● WHAT YOU NEED TO DO:
Report how many lines in the data include "columns", with the number as the only reply.

DATA SHOWN: Begin

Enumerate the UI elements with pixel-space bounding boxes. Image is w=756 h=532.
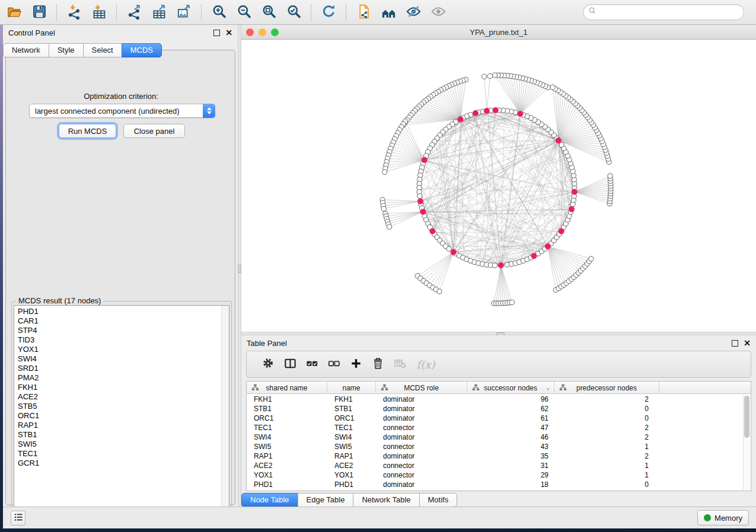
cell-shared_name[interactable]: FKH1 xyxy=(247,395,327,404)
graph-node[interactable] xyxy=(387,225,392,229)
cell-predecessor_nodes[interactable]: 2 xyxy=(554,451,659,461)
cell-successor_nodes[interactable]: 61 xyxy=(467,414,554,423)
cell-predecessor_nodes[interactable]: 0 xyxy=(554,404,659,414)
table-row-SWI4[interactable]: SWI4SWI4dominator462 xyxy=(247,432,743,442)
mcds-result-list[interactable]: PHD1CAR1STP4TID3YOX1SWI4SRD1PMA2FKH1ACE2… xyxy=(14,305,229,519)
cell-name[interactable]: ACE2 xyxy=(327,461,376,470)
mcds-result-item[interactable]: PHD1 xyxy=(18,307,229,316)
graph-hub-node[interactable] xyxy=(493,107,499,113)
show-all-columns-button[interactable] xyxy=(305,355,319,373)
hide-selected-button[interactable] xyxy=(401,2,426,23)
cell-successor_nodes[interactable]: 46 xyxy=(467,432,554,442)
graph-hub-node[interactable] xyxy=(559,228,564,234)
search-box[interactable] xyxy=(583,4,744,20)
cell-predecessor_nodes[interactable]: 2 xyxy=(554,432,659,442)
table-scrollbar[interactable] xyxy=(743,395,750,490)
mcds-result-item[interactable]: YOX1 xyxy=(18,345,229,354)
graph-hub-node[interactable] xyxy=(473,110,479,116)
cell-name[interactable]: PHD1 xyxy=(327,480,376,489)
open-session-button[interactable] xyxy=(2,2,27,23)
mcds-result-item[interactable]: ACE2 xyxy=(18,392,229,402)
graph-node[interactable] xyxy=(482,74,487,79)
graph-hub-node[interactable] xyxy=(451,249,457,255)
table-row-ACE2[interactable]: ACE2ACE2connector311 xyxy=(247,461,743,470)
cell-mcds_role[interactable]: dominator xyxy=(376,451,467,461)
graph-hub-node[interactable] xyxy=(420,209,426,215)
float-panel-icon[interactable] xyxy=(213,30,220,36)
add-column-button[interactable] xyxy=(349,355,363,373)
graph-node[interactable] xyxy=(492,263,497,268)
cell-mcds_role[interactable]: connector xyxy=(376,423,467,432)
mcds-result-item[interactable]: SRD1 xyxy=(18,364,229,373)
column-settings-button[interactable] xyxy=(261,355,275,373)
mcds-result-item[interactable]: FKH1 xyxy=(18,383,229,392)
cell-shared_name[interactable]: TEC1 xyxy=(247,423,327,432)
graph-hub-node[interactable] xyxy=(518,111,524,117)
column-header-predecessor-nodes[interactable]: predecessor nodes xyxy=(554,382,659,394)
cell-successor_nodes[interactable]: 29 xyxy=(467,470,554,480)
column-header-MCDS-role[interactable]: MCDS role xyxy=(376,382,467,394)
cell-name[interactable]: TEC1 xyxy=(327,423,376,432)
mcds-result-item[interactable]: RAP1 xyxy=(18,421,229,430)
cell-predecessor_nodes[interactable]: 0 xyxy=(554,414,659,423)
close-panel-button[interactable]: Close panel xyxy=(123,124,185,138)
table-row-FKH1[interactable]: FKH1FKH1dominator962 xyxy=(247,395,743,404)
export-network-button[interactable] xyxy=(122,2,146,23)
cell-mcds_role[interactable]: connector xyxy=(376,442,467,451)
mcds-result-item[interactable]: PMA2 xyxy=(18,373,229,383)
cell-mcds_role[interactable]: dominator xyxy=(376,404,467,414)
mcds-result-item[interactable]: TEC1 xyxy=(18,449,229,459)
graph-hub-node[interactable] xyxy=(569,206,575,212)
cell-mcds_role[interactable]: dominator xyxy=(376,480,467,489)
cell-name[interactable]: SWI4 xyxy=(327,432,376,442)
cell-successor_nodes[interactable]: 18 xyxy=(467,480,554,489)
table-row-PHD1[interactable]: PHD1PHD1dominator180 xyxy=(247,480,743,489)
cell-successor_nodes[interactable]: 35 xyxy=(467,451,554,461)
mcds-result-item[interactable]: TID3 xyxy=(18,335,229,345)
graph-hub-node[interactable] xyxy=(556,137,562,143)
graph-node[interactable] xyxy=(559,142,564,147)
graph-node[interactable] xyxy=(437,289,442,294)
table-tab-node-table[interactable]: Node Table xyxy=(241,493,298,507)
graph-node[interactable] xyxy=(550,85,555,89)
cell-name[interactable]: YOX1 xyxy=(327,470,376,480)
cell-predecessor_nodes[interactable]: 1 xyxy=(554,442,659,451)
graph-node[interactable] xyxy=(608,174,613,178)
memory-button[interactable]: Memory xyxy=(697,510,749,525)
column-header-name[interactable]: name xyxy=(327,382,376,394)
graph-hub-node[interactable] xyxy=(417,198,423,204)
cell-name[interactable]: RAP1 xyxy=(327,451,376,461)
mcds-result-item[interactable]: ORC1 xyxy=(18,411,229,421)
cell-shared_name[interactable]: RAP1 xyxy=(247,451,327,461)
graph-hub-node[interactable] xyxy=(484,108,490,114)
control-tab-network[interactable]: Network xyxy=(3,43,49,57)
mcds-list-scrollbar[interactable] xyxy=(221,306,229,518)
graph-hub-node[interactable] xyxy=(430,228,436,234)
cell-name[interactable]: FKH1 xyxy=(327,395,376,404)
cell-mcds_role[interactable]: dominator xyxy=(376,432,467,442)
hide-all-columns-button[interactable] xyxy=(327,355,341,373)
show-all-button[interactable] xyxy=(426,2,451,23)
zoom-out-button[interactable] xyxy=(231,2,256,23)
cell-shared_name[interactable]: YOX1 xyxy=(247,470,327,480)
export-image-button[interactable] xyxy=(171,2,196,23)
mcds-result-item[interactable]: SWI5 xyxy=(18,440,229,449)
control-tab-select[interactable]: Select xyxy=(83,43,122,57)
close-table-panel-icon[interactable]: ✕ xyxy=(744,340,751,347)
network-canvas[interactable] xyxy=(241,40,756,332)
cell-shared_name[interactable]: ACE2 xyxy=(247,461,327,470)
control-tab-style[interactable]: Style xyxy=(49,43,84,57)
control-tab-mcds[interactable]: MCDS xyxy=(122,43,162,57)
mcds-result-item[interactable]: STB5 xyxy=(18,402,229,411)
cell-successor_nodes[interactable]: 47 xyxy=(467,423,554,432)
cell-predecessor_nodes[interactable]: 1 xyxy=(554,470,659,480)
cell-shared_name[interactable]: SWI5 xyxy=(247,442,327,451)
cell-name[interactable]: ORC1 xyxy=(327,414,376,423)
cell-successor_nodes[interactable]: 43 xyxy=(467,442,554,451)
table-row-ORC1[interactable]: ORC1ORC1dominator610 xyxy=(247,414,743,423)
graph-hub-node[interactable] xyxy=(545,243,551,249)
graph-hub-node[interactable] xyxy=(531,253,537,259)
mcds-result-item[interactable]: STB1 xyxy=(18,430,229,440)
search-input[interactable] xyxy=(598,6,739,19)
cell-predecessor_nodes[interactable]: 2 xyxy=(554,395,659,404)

DATA SHOWN: End

● OUTPUT:
2